Rose was a member of the Democratic National Committee in the 1980s, and served on the National Democratic Executive Committee. In 1980, she was a delegate to the Democratic National Convention. That same year, Rose ran for the New York State Senate, representing District 18, but lost to incumbent Thomas J. Bartosiewicz.

=== Religion ===
In 1951, Rose converted to Catholicism and began attending Our Lady of Victory Church in Brooklyn. She was an active member of her religious community, and served as the first woman president of the Catholic Interracial Council from 1981 to 1985. She was also a board member for the National Conference of Christian and Jews for several years.

== Awards ==
In 1965, Rose received the Woman in Action Award from the Sister of Concord Baptist Church for her work with the Bed-Stuy Department of Labor.
Rose was honored by orthodox Jewish organization, the Agudath Israel of America in 1975 for her employment programs designed for economically disadvantaged ethnic groups. In 1977, Rose was named the Alumna of the Year by Brooklyn College. In 1979, she received the "Black Brooklynite" award from the New Muse Community Museum. After serving as the president of the Catholic Interracial Council, Rose was given the John LaFarge Memorial award for her work.

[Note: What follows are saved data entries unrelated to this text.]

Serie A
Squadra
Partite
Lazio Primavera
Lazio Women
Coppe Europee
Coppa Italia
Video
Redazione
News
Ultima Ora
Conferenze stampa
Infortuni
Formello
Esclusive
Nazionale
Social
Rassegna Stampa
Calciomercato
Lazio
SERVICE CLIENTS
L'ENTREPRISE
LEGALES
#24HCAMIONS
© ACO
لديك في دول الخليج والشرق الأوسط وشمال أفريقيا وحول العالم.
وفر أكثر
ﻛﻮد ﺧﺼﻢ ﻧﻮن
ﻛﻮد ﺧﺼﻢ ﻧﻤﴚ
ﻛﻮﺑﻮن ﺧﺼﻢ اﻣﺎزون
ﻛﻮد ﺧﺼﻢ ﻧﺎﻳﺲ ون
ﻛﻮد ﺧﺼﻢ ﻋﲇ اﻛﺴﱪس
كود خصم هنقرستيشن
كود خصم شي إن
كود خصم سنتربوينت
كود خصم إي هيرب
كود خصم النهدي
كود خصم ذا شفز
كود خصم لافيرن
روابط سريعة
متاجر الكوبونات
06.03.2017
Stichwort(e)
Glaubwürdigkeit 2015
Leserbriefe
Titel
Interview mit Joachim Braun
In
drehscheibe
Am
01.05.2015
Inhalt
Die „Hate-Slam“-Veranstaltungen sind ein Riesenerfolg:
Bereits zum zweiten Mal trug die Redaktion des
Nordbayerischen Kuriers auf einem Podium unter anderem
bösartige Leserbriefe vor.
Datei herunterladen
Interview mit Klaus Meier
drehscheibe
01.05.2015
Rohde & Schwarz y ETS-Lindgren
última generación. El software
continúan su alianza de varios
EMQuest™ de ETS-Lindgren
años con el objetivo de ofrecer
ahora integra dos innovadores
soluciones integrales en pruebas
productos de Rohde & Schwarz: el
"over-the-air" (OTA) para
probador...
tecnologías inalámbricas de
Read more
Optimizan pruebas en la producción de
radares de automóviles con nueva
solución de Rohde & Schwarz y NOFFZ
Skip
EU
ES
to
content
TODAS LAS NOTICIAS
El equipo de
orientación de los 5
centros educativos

Shortly before her death in 1987, Rose received the Thomas S. Boyland Award from the New York State Association of Black and Puerto Rican Legislators.

== Personal life and death ==
In 1939, Rose married Peyton Rose, a carpenter. They had one son together, Cornelius.

Rose died from a heart attack on August 15, 1987, at Brookdale Hospital in Brooklyn. Her funeral was attended by several politicians and public officials, including Edward Koch, David Dinkins, Shirley Chisholm, and Percy Sutton.